Siamo in pieno Ottocento e tutti parlano di una nuova moda che impazza ovunque in Occidente e, in particolare, nell’Inghilterra vittoriana: donne di tutte le età e le estrazioni sociali iniziano ad abbellire i propri capi di abbigliamento con colorati fiori e gli stessi appaiono su passamanerie e copertine di libri di ogni genere.
È nata la florigrafia o il linguaggio dei fiori.
Come molto spesso accade, dietro a ogni nuova moda si nasconde un artefice e, in questo caso, mi riferisco a Mary Wortley Montagu, moglie dell’ambasciatore inglese a Costantinopoli la quale, durante un soggiorno in Turchia tra il 1716 e il 1718, nota con con curiosità l’importanza che questo popolo assegna ai fiori, segni allegorici di profondi significati politico-culturali.
– È lo zio che declama –
«Al mattino quando s’apre
è rossa come il sangue:
la rugiada non la tocca perché ha paura di scottarsi.»
La rosa è piena di forza, vitale, passionale, focosa e brama la vita.
Allo stesso modo, Rosita è giovane e piena di speranze per l’avvenire.
Crede nei sogni e si affida alle promesse del cugino amato.
«A mezzogiorno, in pieno fiore
è dura come il corallo:
il sole s’affaccia ai vetri
per vederla brillare.»
Poi matura e incontra la vita che la rende più forte e inizia a comprendere cosa significhi vivere.
Così Rosita impara l’attesa, impara la sopportazione del dolore e si prepara all’avvenire.
Pur avendo consapevolezza della propria condizione non riesce a smettere di sognare.

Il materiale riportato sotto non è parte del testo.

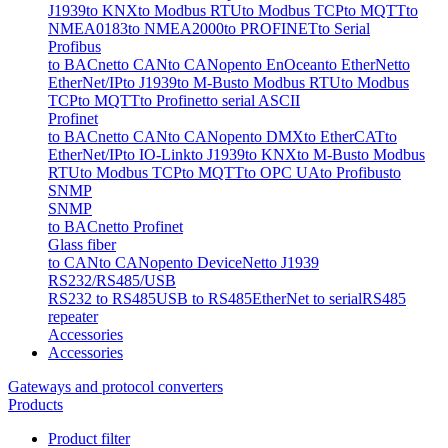
J1939
to KNX
to Modbus RTU
to Modbus TCP
to MQTT
to
NMEA0183
to NMEA2000
to PROFINET
to Serial
Profibus
to BACnet
to CAN
to CANopen
to EnOcean
to EtherNet
to
EtherNet/IP
to J1939
to M-Bus
to Modbus RTU
to Modbus
TCP
to MQTT
to Profinet
to serial ASCII
Profinet
to BACnet
to CAN
to CANopen
to DMX
to EtherCAT
to
EtherNet/IP
to IO-Link
to J1939
to KNX
to M-Bus
to Modbus
RTU
to Modbus TCP
to MQTT
to OPC UA
to Profibus
to
SNMP
SNMP
to BACnet
to Profinet
Glass fiber
to CAN
to CANopen
to DeviceNet
to J1939
RS232/RS485/USB
RS232 to RS485
USB to RS485
EtherNet to serial
RS485
repeater
Accessories
Accessories
Gateways and protocol converters
Products
Product filter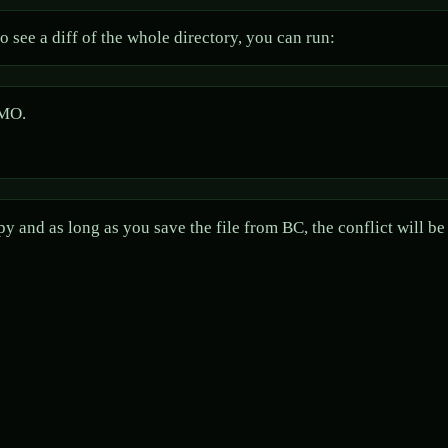
 see a diff of the whole directory, you can run:
IMO.
y and as long as you save the file from BC, the conflict will b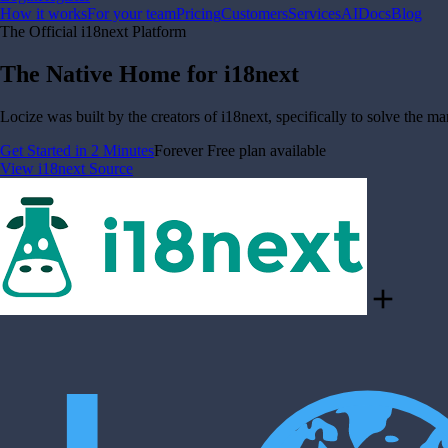
How it works
For your team
Pricing
Customers
Services
AI
Docs
Blog
The Official i18next Platform
The Native Home for i18next
Locize was built by the creators of i18next, specifically to solve the m
Get Started in 2 Minutes
Forever Free plan available
View i18next Source
add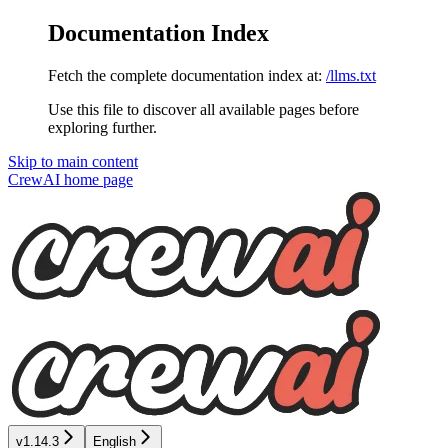
Documentation Index
Fetch the complete documentation index at:
/llms.txt
Use this file to discover all available pages before
exploring further.
Skip to main content
CrewAI
home page
v1.14.3
English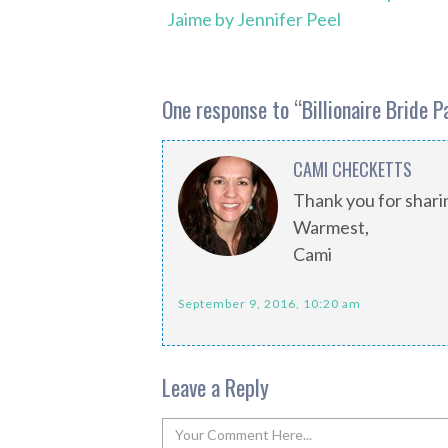
Jaime by Jennifer Peel
One response to “
Billionaire Bride 
CAMI CHECKETTS
Thank you for shari
Warmest,
Cami
September 9, 2016, 10:20 am
Leave a Reply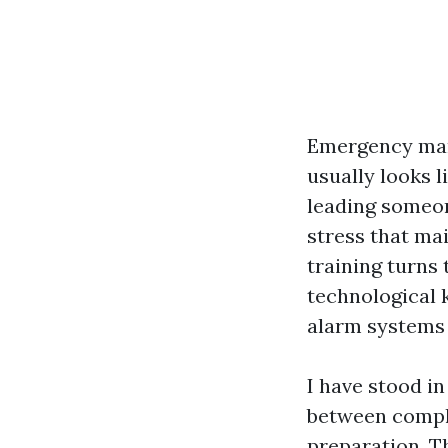
Emergency mana
usually looks l
leading someon
stress that mai
training turns 
technological 
alarm systems 
I have stood in
between compli
preparation. T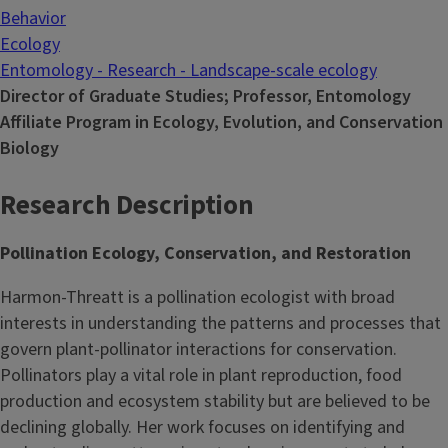
Behavior
Ecology
Entomology - Research - Landscape-scale ecology
Director of Graduate Studies; Professor, Entomology
Affiliate Program in Ecology, Evolution, and Conservation
Biology
Research Description
Pollination Ecology, Conservation, and Restoration
Harmon-Threatt is a pollination ecologist with broad
interests in understanding the patterns and processes that
govern plant-pollinator interactions for conservation.
Pollinators play a vital role in plant reproduction, food
production and ecosystem stability but are believed to be
declining globally. Her work focuses on identifying and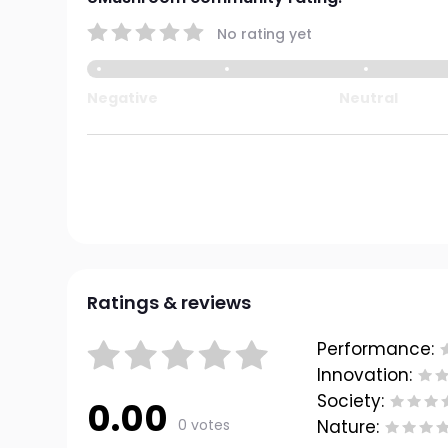
No rating yet
Negative
Neutral
Ratings & reviews
Performance:
Innovation:
Society:
0.00
0 votes
Nature:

«Quando i passeri sul ramo iniziano a cantare
e sviene la sera
nelle viole del mare
diventa bianca diventa
una guancia di sale.
E quando la notte intona
un blando corno metallico
e le stelle appaiono
e scompaiono i venti
ai confini del buio
comincia a sfogliare.»
Infine avvizzisce e si spegne lasciandosi alle spalle solo il silenzio della morte e della vecchiaia che nulla può di fronte all’inplacabile trascorrere del Tempo che ci restituisce una Rosita bianca e ormai priva di qualsiasi desiderio – questa poesia viene ripetuta più volte nel dramma e l’ultima a declamarla è la stessa Rosita.
Prima di salutarvi, ancora un piccolo aneddoto.
Cercando informazioni in merito al testo, sono inevitabilmente incappata nella biografia del poeta in lingua spagnola e lì ho scoperto che Donna rosita nubile o il linguaggio dei fiori è stata l’ultima opera dell’autore rappresentata in vita dalla compagnia teatrale di Margherita Xirgu – interprete di Rosita.
Nel 1937, la stessa Xirgu porta il dramma lorchiano anche a Buenos Aires, luogo in cui decide di rimanere dopo lo scoppio della guerra civile spagnola iniziata che, tra i tanti morti, lascia sul terreno anche Federico Garcìa Lorca, fucilato il 19 agosto del 1936 dalle forze franchiste.